Josh hit a baseball straight up into the air. The equation below describes the height of the ball (h), in meters, as a function of time (t) in seconds.
h(t) = -9.8t² + 30t + 1.5
What is the height of the ball after 3 seconds?
i keep getting -195.9
h(3) = -9.8(9) + 30(3) + 1.5
= 3.3
I don't have the foggiest clue how you came up with -195.8
I tried different permutations of the arithmetic, but no luck.

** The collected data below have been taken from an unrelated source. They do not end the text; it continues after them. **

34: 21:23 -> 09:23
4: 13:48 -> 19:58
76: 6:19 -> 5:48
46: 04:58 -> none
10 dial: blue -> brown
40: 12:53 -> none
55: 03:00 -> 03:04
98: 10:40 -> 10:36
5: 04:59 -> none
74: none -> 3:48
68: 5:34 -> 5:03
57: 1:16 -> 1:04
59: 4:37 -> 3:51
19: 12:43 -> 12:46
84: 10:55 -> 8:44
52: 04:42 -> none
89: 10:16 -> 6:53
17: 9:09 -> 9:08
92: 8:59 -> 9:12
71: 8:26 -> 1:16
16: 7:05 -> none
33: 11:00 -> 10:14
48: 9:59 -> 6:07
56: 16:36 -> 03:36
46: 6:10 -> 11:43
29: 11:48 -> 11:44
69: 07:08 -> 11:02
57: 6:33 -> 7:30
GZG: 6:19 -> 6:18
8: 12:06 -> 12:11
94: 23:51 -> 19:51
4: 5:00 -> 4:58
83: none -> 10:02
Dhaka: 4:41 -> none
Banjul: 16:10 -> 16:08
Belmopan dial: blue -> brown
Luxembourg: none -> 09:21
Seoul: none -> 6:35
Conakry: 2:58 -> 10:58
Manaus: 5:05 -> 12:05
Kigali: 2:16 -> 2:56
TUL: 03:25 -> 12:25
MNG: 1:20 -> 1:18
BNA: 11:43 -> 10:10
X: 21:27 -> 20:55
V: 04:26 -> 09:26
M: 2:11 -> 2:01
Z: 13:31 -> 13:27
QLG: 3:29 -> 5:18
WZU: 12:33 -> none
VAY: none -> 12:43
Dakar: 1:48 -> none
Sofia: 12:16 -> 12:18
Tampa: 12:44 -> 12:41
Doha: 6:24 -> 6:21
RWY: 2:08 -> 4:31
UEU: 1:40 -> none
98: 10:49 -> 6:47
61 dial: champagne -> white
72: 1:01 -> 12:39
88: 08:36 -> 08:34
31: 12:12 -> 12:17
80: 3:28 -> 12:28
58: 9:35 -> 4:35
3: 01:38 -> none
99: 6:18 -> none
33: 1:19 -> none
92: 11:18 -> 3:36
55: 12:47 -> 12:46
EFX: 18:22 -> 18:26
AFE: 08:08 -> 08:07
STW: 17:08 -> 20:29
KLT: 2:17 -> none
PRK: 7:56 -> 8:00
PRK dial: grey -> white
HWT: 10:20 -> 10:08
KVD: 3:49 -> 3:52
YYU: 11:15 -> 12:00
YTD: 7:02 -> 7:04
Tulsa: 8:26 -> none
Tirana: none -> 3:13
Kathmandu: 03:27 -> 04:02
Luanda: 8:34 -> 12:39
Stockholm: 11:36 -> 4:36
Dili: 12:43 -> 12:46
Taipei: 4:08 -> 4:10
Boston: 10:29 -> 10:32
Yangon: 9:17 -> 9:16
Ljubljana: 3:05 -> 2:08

h(t) = -9.8(3)^2+30(3)+1.5 = 3.3 meters
To find the height of the ball after 3 seconds, substitute t = 3 into the given equation for h(t):
h(3) = -9.8(3)² + 30(3) + 1.5
Simplifying:
h(3) = -9.8(9) + 90 + 1.5
h(3) = -88.2 + 90 + 1.5
h(3) = 2.3
Therefore, the height of the ball after 3 seconds is 2.3 meters.
To find the height of the ball after 3 seconds, you need to substitute the value of 3 into the equation h(t) = -9.8t² + 30t + 1.5.
So, plug in t = 3:
h(3) = -9.8(3)² + 30(3) + 1.5
Now, let's simplify the equation:
h(3) = -9.8(9) + 90 + 1.5
h(3) = -88.2 + 90 + 1.5
h(3) = 1.3
Therefore, the height of the ball after 3 seconds is approximately 1.3 meters, not -195.9. It seems you might have made an error in your calculations.